The market recently witnessed the death knell of the last tracker available, it was Leeds Building Societies high margin ECB + 2.2% offering. Previous to this we heard announcements from Bank of Scotland, AIB, BOI, ICS, Haven, Ulsterbank, First Active, IIB, PermanentTSB and every other lender that trackers were being withdrawn.
So now we have moved from a market where trackers were a key point of competition and value to one where they don’t even exist. This has had a key effect of removing transparency from rates, for instance, how is a Variable Rate determined? The future landscape of mortgages is likely to be some mish-mash of “fixed-variable-another fixed-fixed again-back to variable” it will be a non-transparent massacre of rates where the concept of ‘customer inertia’ will become only stronger.
If people find themselves in a market where they don’t understand long term value then there can be no responsible long term value decisions made. To put that in perspective: If you are getting a loan and opt for the best variable rate today it may not be the best variable rate in one months time so how do you decide? When banks start charging customers for loans (as some have already started to do for certain alterations) there will actually be a barrier to switching, this could also be in the form of intermediary fees.
It is truly a sad moment the death of the tracker. At the same time we must accept that they are discontinued for a reason – namely they are loss making loans for banks.
However, the stage is now set for a new breed of loans, one which I have spoken about long before the credit crunch began. It is to use tracking (which is transparent) and instead of tracking the ECB -which is a concept for most banks not an actual cost base – they would track the Euribor.
The Euribor is the actual cost of money to a bank, banks borrow short and lend long this means they but 3 month money and lend it out over 25 years, so they have to keep rolling loans again and again and that is why the ‘crunch’ part of the credit crunch was largely expressed in LIBOR and Euribor prices. Banks were borrowing at a Euribor which was the equivalent of ECB+1% and that money had been lend out at ECB+.8% so there is an instant 0.2% loss there before you even take into consideration the cost of putting that loan into the market.
Euribor is the intelligent basis to run loans on, if this had been done from the start banks would be in a much better position than they are now.

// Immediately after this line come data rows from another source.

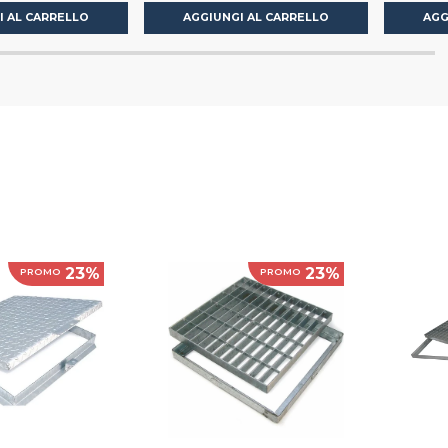
I AL CARRELLO
AGGIUNGI AL CARRELLO
AGG
23%
23%
PROMO
PROMO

I am not a proponent of people paying more -because if the Euribor cost goes up the cost of the loan would go up- but I am a fan of transparency, and the situation at present is the worst solution, standard variables which offer neither value nor transparency.

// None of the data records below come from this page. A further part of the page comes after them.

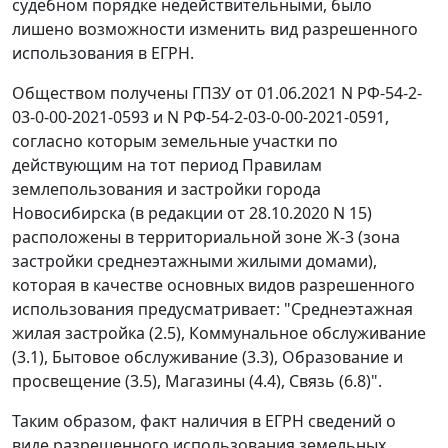
судебном порядке недействительными, было
лишено возможности изменить вид разрешенного
использования в ЕГРН.
Обществом получены ГПЗУ от 01.06.2021 N РФ-54-2-
03-0-00-2021-0593 и N РФ-54-2-03-0-00-2021-0591,
согласно которым земельные участки по
действующим на тот период Правилам
землепользования и застройки города
Новосибирска (в редакции от 28.10.2020 N 15)
расположены в территориальной зоне Ж-3 (зона
застройки среднеэтажными жилыми домами),
которая в качестве основных видов разрешенного
использования предусматривает: "Среднеэтажная
жилая застройка (2.5), Коммунальное обслуживание
(3.1), Бытовое обслуживание (3.3), Образование и
просвещение (3.5), Магазины (4.4), Связь (6.8)".
Таким образом, факт наличия в ЕГРН сведений о
виде разрешенного использования земельных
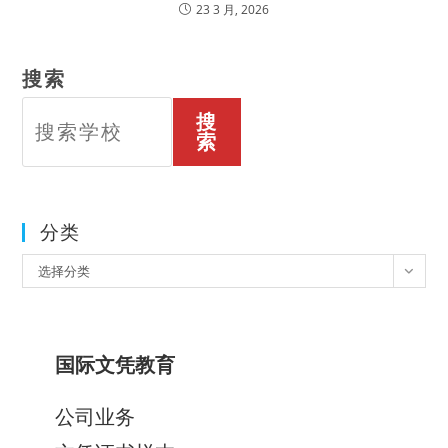
23 3 月, 2026
搜索
搜
索
分类
分
选择分类
类
国际文凭教育
公司业务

Banks offering trackers based on the ECB was a mistake, lets give an analogy. Imagine you buy bicycles from Germany, you buy them for €100 and then sell them for €120. This works fine and you make good money for a while, then one day customs officers realise you need to pay VAT and now you have all these back order agreements set in stone to sell at €100 but you are now paying €120 so for all new customers you eradicate the old method and start charging a new price which you set yourself. The smarter and more transparent choice would be to say ‘We charge 20% over the cost – whatever that cost may be’.
The method of transparency is still alive in that example as is the profit, you actually can have both, value and transparency are not mutually exclusive, the current market response has not been to embrace that but rather to run for the highest point achievable in Margin-Land in an effort to repair balance sheets.

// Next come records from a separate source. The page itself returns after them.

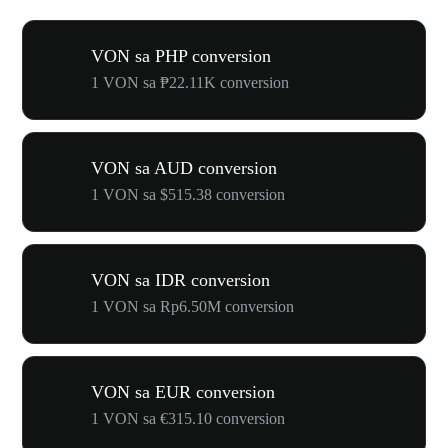
VON sa PHP conversion
1 VON sa ₱22.11K conversion
VON sa AUD conversion
1 VON sa $515.38 conversion
VON sa IDR conversion
1 VON sa Rp6.50M conversion
VON sa EUR conversion
1 VON sa €315.10 conversion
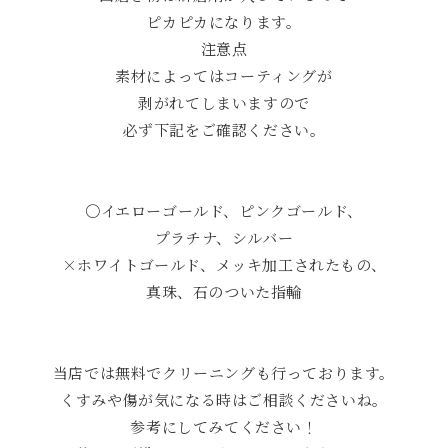
ピカピカになります。
注意点
素材によってはコーティングが
剥がれてしまいますので
必ず下記をご確認ください。
〇イエローゴールド、ピンクゴールド、
プラチナ、シルバー
×ホワイトゴールド、メッキ加工されたもの、
真珠、石のついた指輪
当店では無料でクリーニングも行っております。
くすみや傷が気になる時はご相談くださいね。
参考にしてみてください！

Customers are feeling the pinch too and for that reason banks have an opportunity to amortize away a cost today rather than carry a real loss into the future, they could pay a person off for getting rid of their tracker or let them off three months payment as if they made the payment, or some other incentive, if it was done in a responsible manner and the client knew what they were opting for they might wish to trade the long term gain of a tracker in for short term gain of hard cash during a recession. Personally I would believe the banks are just hoping people refinance away some day.
One thing we can assume for certain is that the stage is now set for some new kind of loan to enter the market and the one that I would bet on is a Euribor tracker.